A Variable Flavour Number Scheme for Charged Current Heavy Flavour Structure Functions

Abstract

The Thorne-Roberts variable flavour number scheme (VFNS) for heavy quarks is presented in detail for the specific case of charged current DIS. As in neutral current DIS this provides a smooth extrapolation from the fixed flavour number scheme (FFNS) appropriate at low $Q^2$ to the zero-mass variable flavour number scheme (ZM-VFNS) appropriate as $Q^2 \to \infty$, and differs from alternative versions of a VFNS by the definition of the coefficient functions at each order, and the strict ordering of the expansion in $α_S$. However, there are subtle differences from the neutral current case which are addressed here. We discuss both the LO and NLO expressions, the latter unfortunately requiring some (minimal) modelling due to the current lack of some necessary ${\cal O}(α^2_S)$ FFNS coefficient functions.

Figures (5)

• Figure 1: Charm quark contribution to the structure functions, $F_{2}(x,Q^2)$ for $x=0.1$, $x=0.01$ and $x=0.001$ calculated using our LO prescription, our input parton distributions evolved at LO and renormalization scale $\mu^2=Q^2$. Also shown are the continuation of the LO FFNS expression and the ZM--VFNS expression both calculated using the same parton distributions and same choice of scale.
• Figure 2: Same as Fig. 1, but for $F_3(x,Q^2)$.
• Figure 3: Charm quark contribution to the structure functions, $F_{2}(x,Q^2)$ for $x=0.1$, $x=0.01$ and $x=0.001$ calculated using our NLO prescription, our input parton distributions evolved at NLO and renormalization scale $\mu^2=Q^2$. Also shown are the continuation of the FFNS expression with LO coefficient functions (those at NLO being unavailable) and the NLO ZM--VFNS expression both calculated using the same parton distributions and same choice of scale.
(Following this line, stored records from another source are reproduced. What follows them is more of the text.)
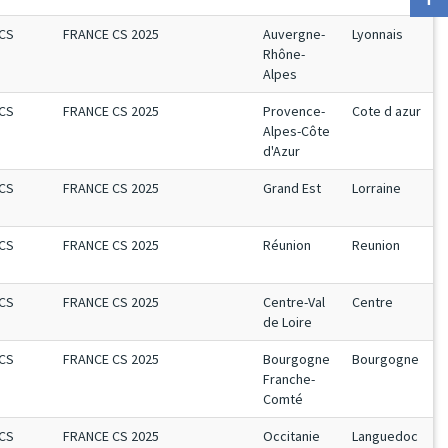
CS
FRANCE CS 2025
Auvergne-
Lyonnais
Rhône-
Alpes
CS
FRANCE CS 2025
Provence-
Cote d azur
Alpes-Côte
d'Azur
CS
FRANCE CS 2025
Grand Est
Lorraine
CS
FRANCE CS 2025
Réunion
Reunion
CS
FRANCE CS 2025
Centre-Val
Centre
de Loire
CS
FRANCE CS 2025
Bourgogne
Bourgogne
Franche-
Comté
CS
FRANCE CS 2025
Occitanie
Languedoc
Also shown for comparison is the VFNS result when $C^{(1)VF}_{2,\bar{\tilde{s}}}$ is set equal to zero.
• Figure 4: Same as fig. 3, but for $F_3(x,Q^2)$.
• Figure 5: The NLO prediction for $\Delta xF_3(x,Q^2)$ using our VFNS prescription, along with the data measured by CCFR unki. The prediction has been corrected for heavy target effects using badkwie.